Page images and extracted text:
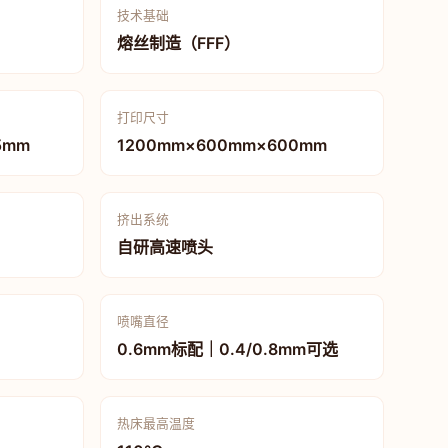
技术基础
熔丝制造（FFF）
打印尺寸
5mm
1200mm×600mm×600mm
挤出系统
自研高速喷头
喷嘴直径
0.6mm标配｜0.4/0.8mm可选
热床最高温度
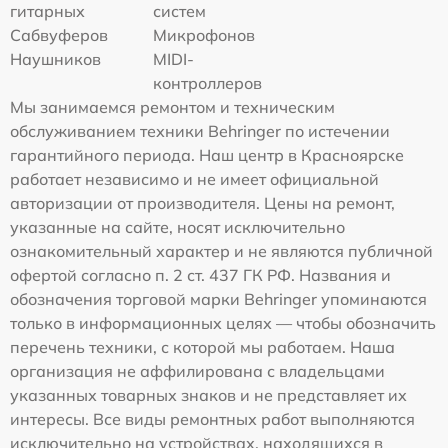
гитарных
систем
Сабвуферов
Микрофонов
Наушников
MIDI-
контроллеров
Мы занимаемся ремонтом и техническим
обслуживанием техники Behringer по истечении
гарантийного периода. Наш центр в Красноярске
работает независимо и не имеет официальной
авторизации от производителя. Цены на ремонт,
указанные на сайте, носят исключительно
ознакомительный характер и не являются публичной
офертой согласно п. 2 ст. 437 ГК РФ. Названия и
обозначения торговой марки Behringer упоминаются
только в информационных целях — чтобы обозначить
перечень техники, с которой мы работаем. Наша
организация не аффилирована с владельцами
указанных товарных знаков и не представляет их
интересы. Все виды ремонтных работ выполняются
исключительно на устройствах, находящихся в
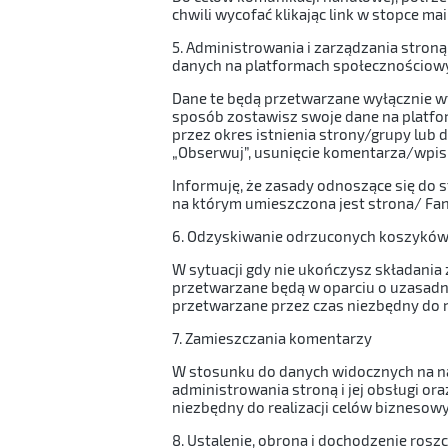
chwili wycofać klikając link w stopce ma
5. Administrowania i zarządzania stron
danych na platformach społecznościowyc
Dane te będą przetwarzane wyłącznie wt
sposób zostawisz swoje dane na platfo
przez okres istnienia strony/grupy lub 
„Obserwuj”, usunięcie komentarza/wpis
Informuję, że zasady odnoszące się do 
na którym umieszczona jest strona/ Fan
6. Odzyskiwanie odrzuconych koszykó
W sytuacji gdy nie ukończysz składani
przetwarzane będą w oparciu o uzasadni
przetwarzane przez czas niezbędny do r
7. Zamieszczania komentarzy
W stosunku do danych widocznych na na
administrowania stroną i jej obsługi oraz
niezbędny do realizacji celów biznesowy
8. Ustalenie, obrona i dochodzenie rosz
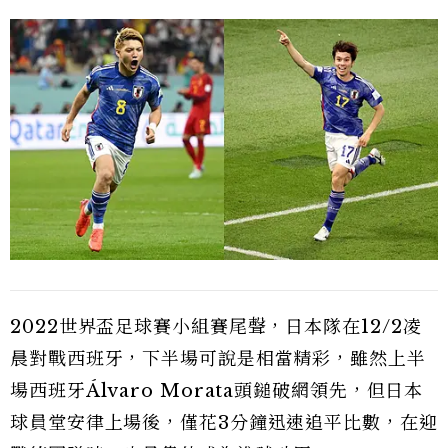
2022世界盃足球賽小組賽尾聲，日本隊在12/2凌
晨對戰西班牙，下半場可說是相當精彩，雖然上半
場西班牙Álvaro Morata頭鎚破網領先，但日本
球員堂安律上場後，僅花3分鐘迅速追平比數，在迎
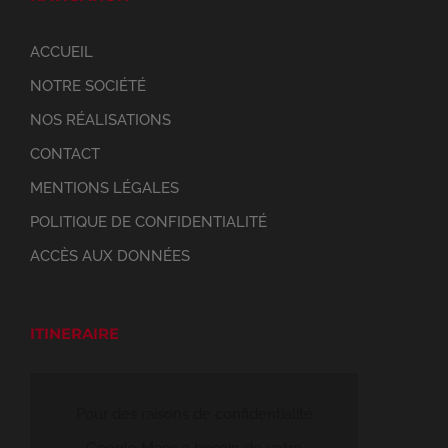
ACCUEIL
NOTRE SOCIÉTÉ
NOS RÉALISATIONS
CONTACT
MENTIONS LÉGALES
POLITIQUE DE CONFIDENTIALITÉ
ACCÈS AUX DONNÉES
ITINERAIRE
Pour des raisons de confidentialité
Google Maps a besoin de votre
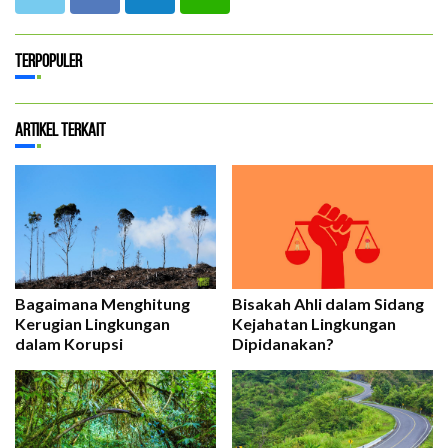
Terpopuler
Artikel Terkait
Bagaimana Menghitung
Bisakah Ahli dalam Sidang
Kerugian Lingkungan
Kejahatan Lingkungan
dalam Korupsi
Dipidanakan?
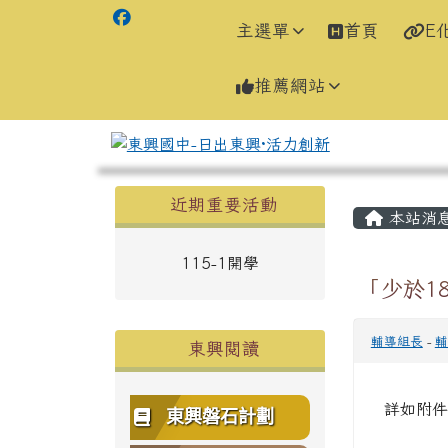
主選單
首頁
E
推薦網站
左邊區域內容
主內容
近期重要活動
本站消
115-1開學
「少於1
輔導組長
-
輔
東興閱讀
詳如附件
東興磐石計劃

...

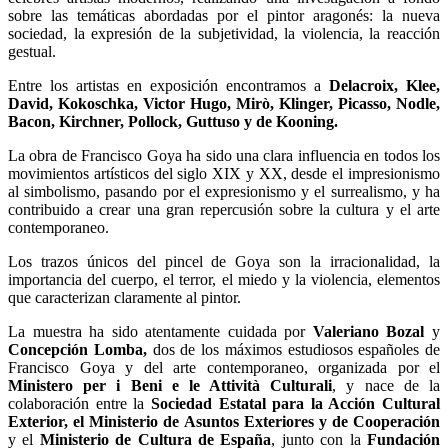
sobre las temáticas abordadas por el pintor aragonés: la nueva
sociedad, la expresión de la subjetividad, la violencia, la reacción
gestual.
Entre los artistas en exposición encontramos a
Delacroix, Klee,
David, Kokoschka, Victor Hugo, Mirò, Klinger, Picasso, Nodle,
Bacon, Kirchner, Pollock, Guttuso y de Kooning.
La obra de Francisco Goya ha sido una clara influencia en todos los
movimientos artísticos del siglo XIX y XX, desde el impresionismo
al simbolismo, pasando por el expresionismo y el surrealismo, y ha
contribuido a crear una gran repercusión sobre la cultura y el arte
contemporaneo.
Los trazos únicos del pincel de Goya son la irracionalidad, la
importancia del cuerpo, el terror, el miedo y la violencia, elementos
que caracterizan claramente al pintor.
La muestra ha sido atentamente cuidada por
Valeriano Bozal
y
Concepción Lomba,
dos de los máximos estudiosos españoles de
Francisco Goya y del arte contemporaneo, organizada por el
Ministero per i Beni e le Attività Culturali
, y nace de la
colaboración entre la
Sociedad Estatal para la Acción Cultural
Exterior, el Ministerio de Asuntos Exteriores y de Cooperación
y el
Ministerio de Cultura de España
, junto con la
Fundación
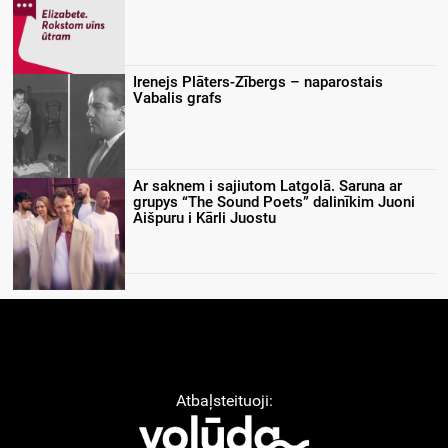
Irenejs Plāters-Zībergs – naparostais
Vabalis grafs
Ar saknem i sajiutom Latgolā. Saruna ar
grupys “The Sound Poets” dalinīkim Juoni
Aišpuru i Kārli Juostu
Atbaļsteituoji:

Exercise aim: Provide the count of lines holding the word "Francisco" in these entries, and no other words.

Your solution: 2